Court backs sex offender ordinance in Palm Bay
Appellate court releases ruling saying ordinance does not violate offenders' constitutional rights
PALM BAY, Fla. – There is a major victory for a Central Florida city looking to impose tougher restrictions on sex offenders.
Palm Bay's sex offender ordinance has been debated many times at city hall. Some say it puts too many restrictions on sex offenders, but Friday an appellate court released a ruling saying the ordinance does not violate offenders' constitutional rights.
A 41-year-old Palm Bay man who didn't want to be identified said he was labeled a sex offender at 18. More than 20 years later, the label still haunts him.
"This one thing is going to be with me the rest of my life," he said. "I don't know why Palm Bay is so strict."
Florida law states a sex offender may not reside within 1,000 feet of any school, child care facility, park or playground if the victim was under 18.
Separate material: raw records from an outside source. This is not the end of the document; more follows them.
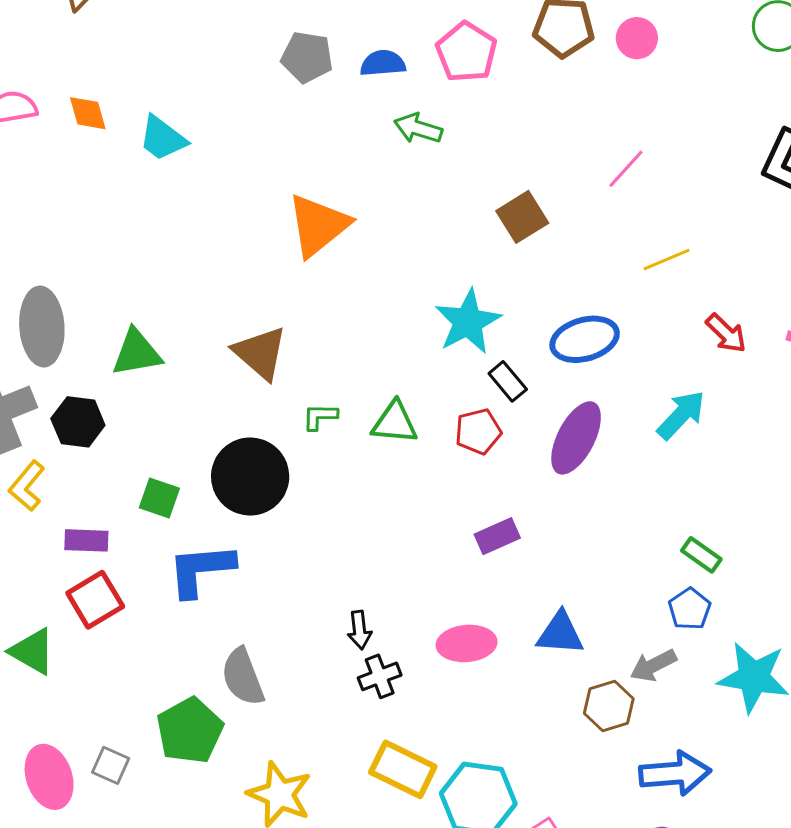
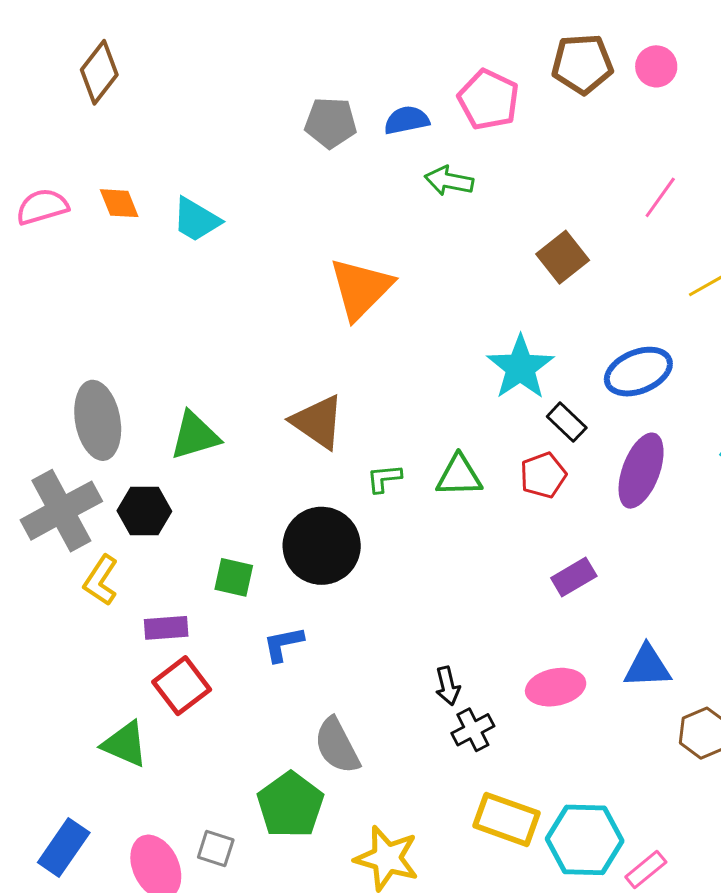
blue L-shape: (201, 570) -> (283, 644), size x0.6

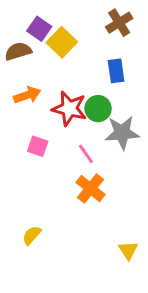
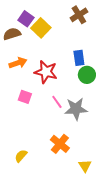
blue rectangle: (116, 71) -> (79, 58), moved
green circle: (98, 109) -> (87, 75), moved
gray star: (122, 133) -> (76, 109), moved
orange cross: (90, 188) -> (60, 144), moved

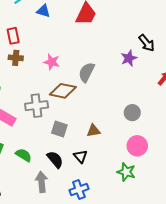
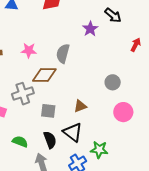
purple star: (129, 58) -> (90, 29), moved
black triangle: (80, 156) -> (73, 132), size x1.5
black semicircle: (55, 160) -> (50, 140), turned 30
green star: (126, 172) -> (99, 150), moved

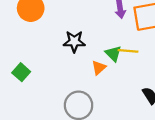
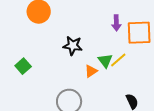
yellow line: (128, 51) -> (118, 60), turned -54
Palm Bay's ordinance goes further and prohibits sex offenders from making deliveries or performing work at any residence, school or any place where children or vulnerable adults may reside.
A Local 6 investigation last fall found more than one sex offender working for a company delivering pizza's in Orange County. In Palm Bay, depending on who lived in those homes, they would have broken the law.
"They shouldn't be able to do that," Annette Huggins told Local 6.
Huggins lives in Palm Bay and doesn't believe the ordinance is too restrictive.
"It's not strict enough," she said.
A Palm Bay sex offender sued the city, saying the ordinance was unconstitutional, but an appellate court Friday shot down five of the six challenges.
The court did take issue with one word in the ordinance, when talking about where offenders are prohibited from making deliveries or doing work. It says any place where children or young adults may reside. The court said that could be virtually every residence in the city. As long as they remove that word, the ordinance remains.